Desde que adotou seu estilo de vida tecnológico e em constante movimento, Lukas conheceu diversos estados brasileiros, como Rio de Janeiro, São Paulo e Santa Catarina, além de países da América Latina, como Argentina e Chile. Ele fala na internet sobre essas experiências e, principalmente, do processo de criação de conteúdo digital humanizado e politizado, oferecendo serviços de social media, como gerenciamento de redes, mentoria e consultoria.
Segundo Lukas, a trajetória até se descobrir nômade digital e dar um nome à sua maneira de viver veio da influência de uma criadora de conteúdo, Sophia Costa. Ela foi uma das pioneiras do nomadismo digital no Brasil, como mulher preta e viajante. Através dela, Lukas enxergou e enxerga, por exemplo, o sentimento de solidão, inevitável em seu estilo de vida.

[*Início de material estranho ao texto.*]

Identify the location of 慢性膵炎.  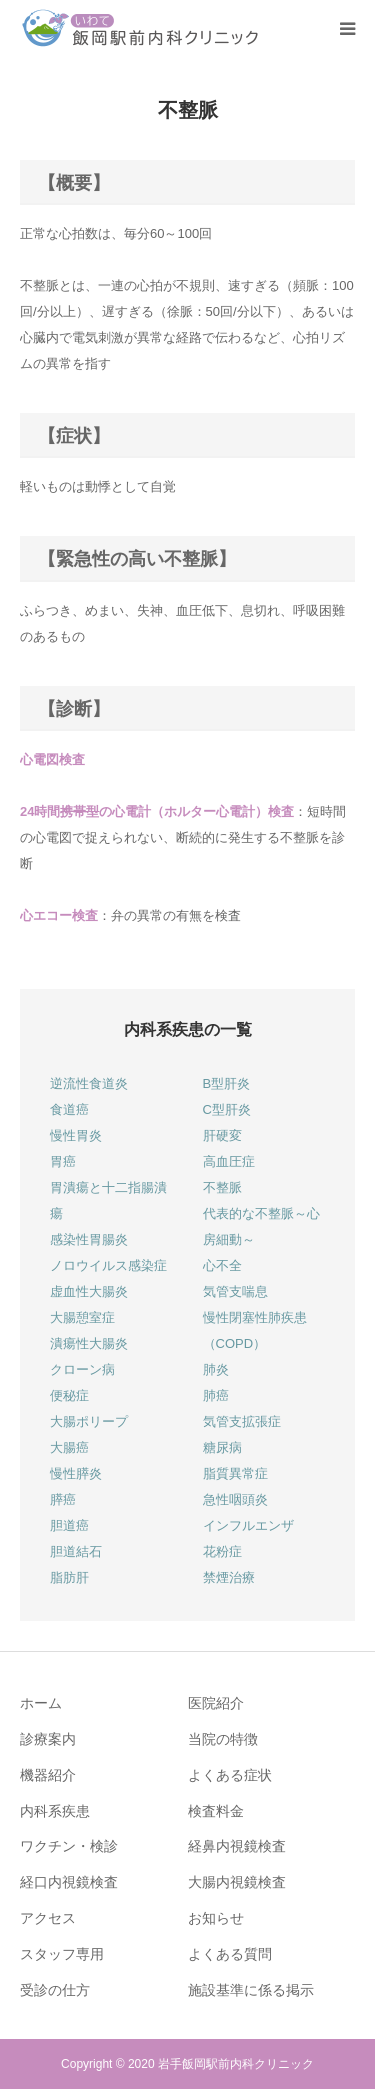
(76, 1473).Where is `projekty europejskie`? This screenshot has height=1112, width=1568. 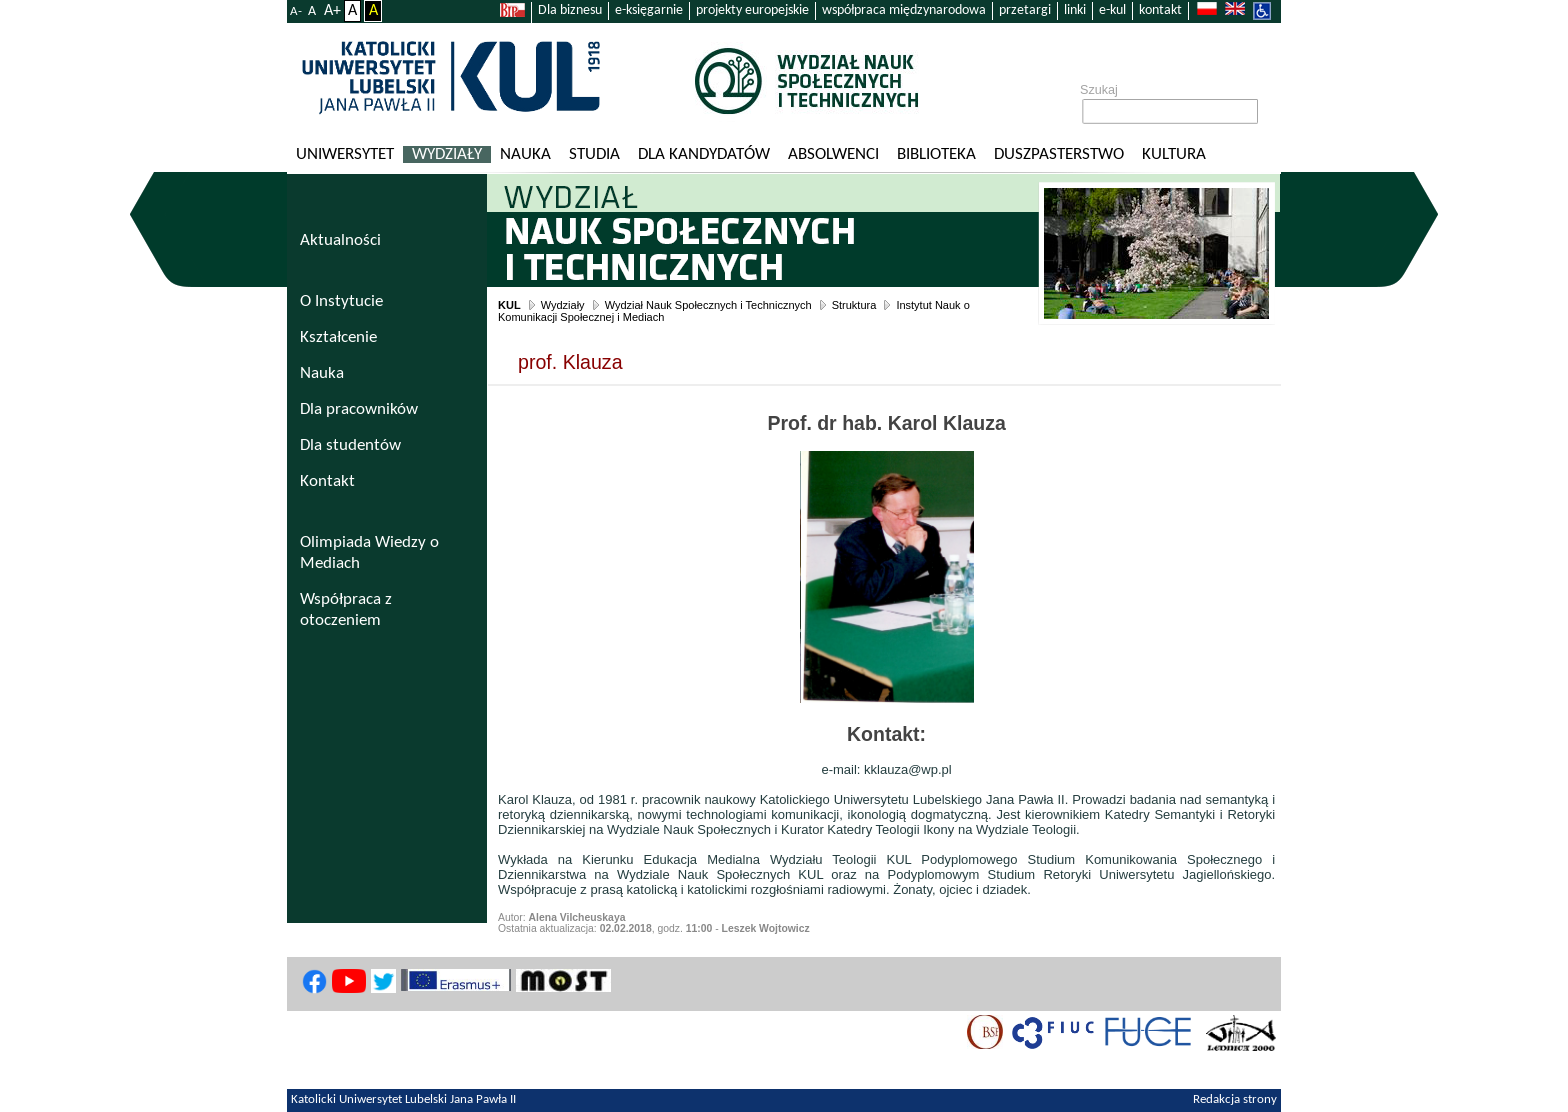 projekty europejskie is located at coordinates (752, 10).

Representatividade faz diferença
Por uma barreira de representatividade, Lukas poderia viver até hoje como nômade digital sem entender que faz parte do grupo, apenas pensando que tinha um estilo de vida diferente. Mas, a partir do momento em que existe alguém que vive do mesmo jeito, ele pensa: “Espera: eu já vivo isso, basicamente, né?”.
Em seus sonhos de infância, Lukas almejava uma vida diferente da convencional. Não queria reproduzir o que sempre via, passar a vida trabalhando para, só na aposentadoria, se chegasse a ela, poder curtir o trabalho da vida toda. Mas nem por isso se imaginava nômade digital. Sua vivência era diferente do que via no Youtube e Facebook.
Quando pesquisava na internet por viagens, intercâmbio e mochilão, via o mar de pessoas brancas cujos pais pagavam intercâmbio. Ou que terminavam o colégio e tinham a oportunidade de não trabalhar, iam fazer um ano sabático.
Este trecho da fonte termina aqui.